Software Development Guide

I’ve made a Software Development Guide geared towards FIRST teams using LabVIEW.

I’m looking for feedback and suggestions for improvement.

There are plenty of good elements there, but several of those don’t really apply to LV Realtime and/or are dated to older versions of LV.

In particular, the comment about slowing down while loops or using event structures is good advice for UI loops, not for robot loops. The correct approach there is to use the loop time appropriate for the sensor or actuator. You will probably not be doing UI loops.

The comment about building an array in a loop is somewhat dated. LV has implemented more and more heuristic optimizations over the years, and while the more complex code is going to be somewhat more efficient, it is often much harder to read and write, and the difference is often quite small.

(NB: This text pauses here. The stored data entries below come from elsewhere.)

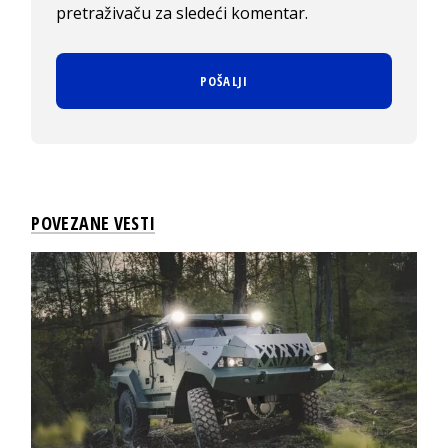
pretraživaču za sledeći komentar.
POVEZANE VESTI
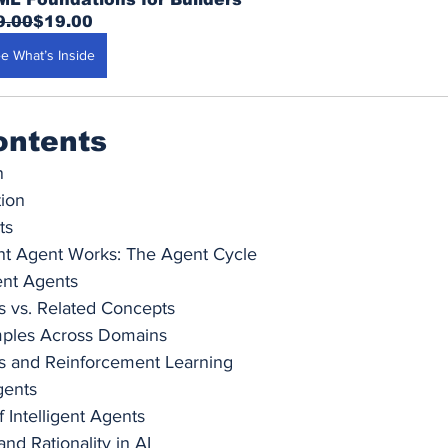
9.00
$19.00
e What’s Inside
ontents
n
tion
ts
ent Agent Works: The Agent Cycle
gent Agents
ts vs. Related Concepts
mples Across Domains
ts and Reinforcement Learning
gents
f Intelligent Agents
nd Rationality in AI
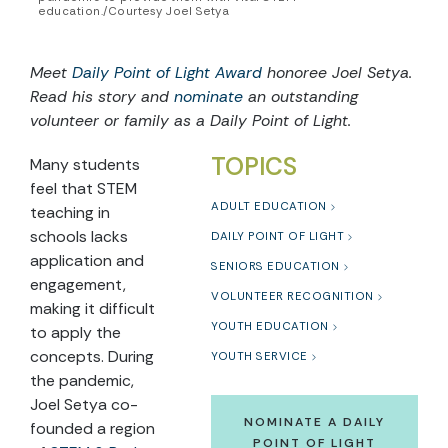
education./Courtesy Joel Setya
Meet
Daily Point of Light Award
honoree Joel Setya.
Read his story and
nominate
an outstanding
volunteer or family as a Daily Point of Light.
TOPICS
Many students
feel that STEM
ADULT EDUCATION
teaching in
schools lacks
DAILY POINT OF LIGHT
application and
SENIORS EDUCATION
engagement,
VOLUNTEER RECOGNITION
making it difficult
YOUTH EDUCATION
to apply the
concepts. During
YOUTH SERVICE
the pandemic,
Joel Setya co-
NOMINATE A DAILY
founded a region
POINT OF LIGHT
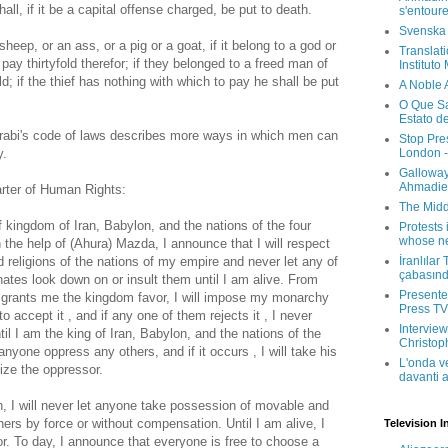
ll, if it be a capital offense charged, be put to death.
s'entour
Svenska
 sheep, or an ass, or a pig or a goat, if it belong to a god or
Translati
l pay thirtyfold therefor; if they belonged to a freed man of
Instituto
ld; if the thief has nothing with which to pay he shall be put
A Noble 
O Que Sa
Estato d
abi's code of laws describes more ways in which men can
Stop Pre
London -
y.
Galloway
Ahmadien
arter of Human Rights:
The Midd
f kingdom of Iran, Babylon, and the nations of the four
Protests 
whose ne
 the help of (Ahura) Mazda, I announce that I will respect
İranlılar
d religions of the nations of my empire and never let any of
çabasın
tes look down on or insult them until I am alive. From
Presenter
a grants me the kingdom favor, I will impose my monarchy
Press TV 
o accept it , and if any one of them rejects it , I never
Interview
til I am the king of Iran, Babylon, and the nations of the
Christop
 anyone oppress any others, and if it occurs , I will take his
L'onda v
lize the oppressor.
davanti a
, I will never let anyone take possession of movable and
hers by force or without compensation. Until I am alive, I
Television I
or. To day, I announce that everyone is free to choose a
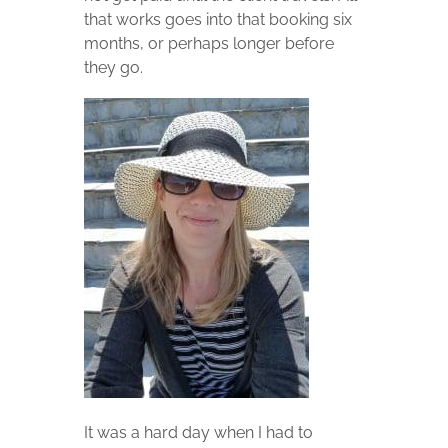
that works goes into that booking six
months, or perhaps longer before
they go.
It was a hard day when I had to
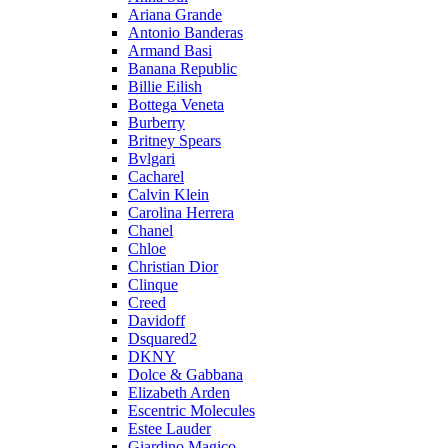
Ariana Grande
Antonio Banderas
Armand Basi
Banana Republic
Billie Eilish
Bottega Veneta
Burberry
Britney Spears
Bvlgari
Cacharel
Calvin Klein
Carolina Herrera
Chanel
Chloe
Christian Dior
Clinque
Creed
Davidoff
Dsquared2
DKNY
Dolce & Gabbana
Elizabeth Arden
Escentric Molecules
Estee Lauder
Giardino Magico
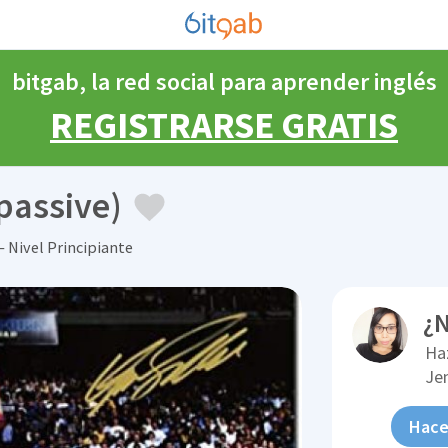
bitgab, la red social para aprender inglés
REGISTRARSE GRATIS
passive)
 Nivel Principiante
¿N
Ha
Je
Hace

I’m not saying that this isn’t a good tip when you are trying to optimize performance for a particular piece of code, but it is not a good tip for general code usage – at least not IMO.

The global and local variable comment is a big one to watch, specifically, keep the writers to a minimum, and especially watch the read/modify/write sequences to them. Build a functional global instead – google it.

Since you are not generally dealing with arrays at all in robotics, I wouldn’t worry too much about coercion dots. In fact dots between signed and unsigned ints do not even cause any additional storage or code. There are plenty of other cases where a primitive can implement a coercion dot with no work or code. While there will occasionally be an expensive conversion, simply getting rid of the coercion dot by putting in an explicit conversion bullet will not actually fix the problems, simply take more code to do the same work. Other means for getting rid of coercion are far more effective.

Indicators automatically compare data and optimize this case for you. You don’t really need to compare to avoid updating an indicator. On the other hand, on RT, it is very useful to do this for UI property writes, and to avoid reading them any more often than needed.

Mostly what I’m saying is that this list is a starting point that I mostly agree with, but be sure to question the items and see if you can thin it out over time or more directly pinpoint when it is important to write extra code or spend extra time.

Greg McKaskle

I’ve done another revision.
Corrected typos and made small clarifications.
Added introduction for clarification of the process and intent.
Revised and recategorized style guide.

I welcome any feedback or suggestions.